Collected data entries

- - - - - - -

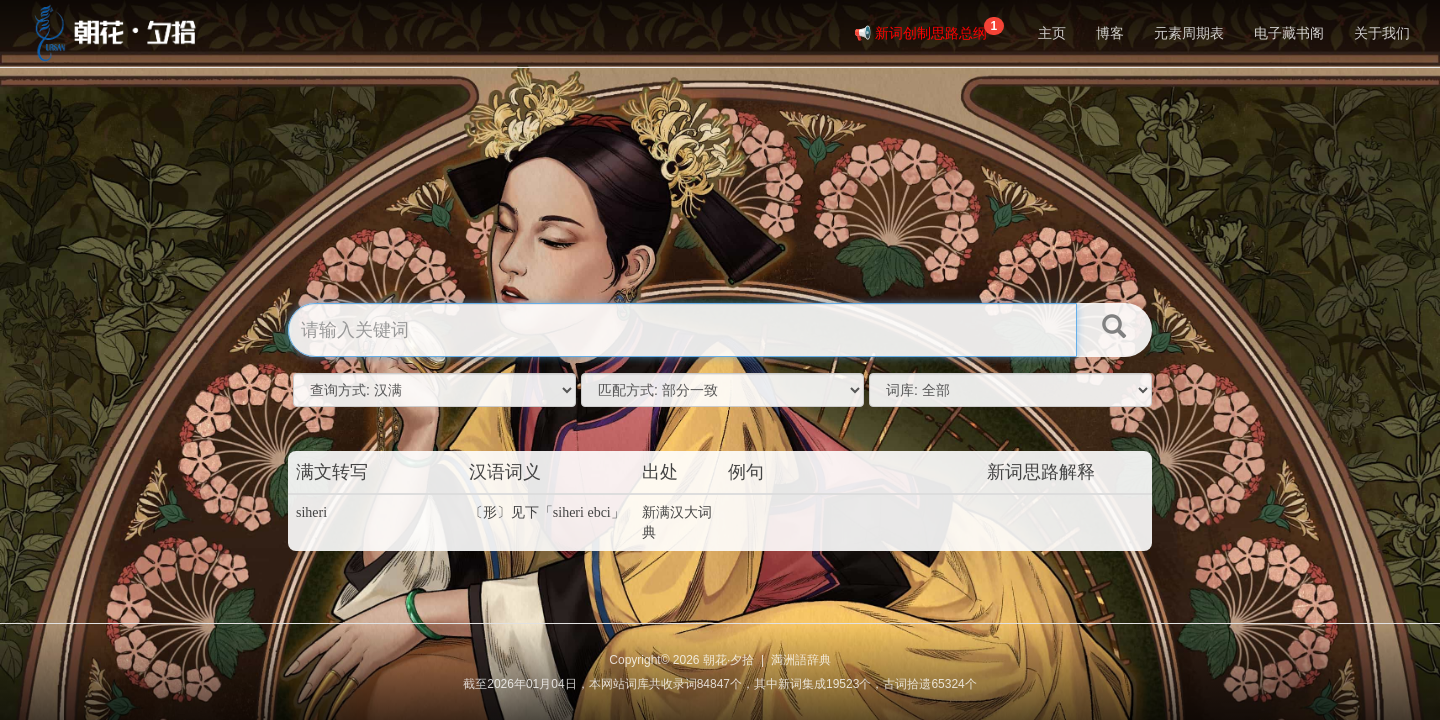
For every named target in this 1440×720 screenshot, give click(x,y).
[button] (1114, 330)
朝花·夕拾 (728, 660)
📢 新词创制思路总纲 (929, 28)
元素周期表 (1189, 33)
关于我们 (1382, 33)
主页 (1052, 33)
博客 (1110, 33)
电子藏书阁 (1289, 33)
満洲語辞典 (801, 660)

- - - - - - -

▶ _Task requirements_
The records are to be returned word for word, without any of their pictures.

▶ _Solution for this problem_
For every named target in this 1440×720 screenshot, give click(x,y).
[button] (1114, 330)
朝花·夕拾 (728, 660)
📢 新词创制思路总纲 (929, 28)
元素周期表 (1189, 33)
关于我们 (1382, 33)
主页 (1052, 33)
博客 (1110, 33)
电子藏书阁 (1289, 33)
満洲語辞典 (801, 660)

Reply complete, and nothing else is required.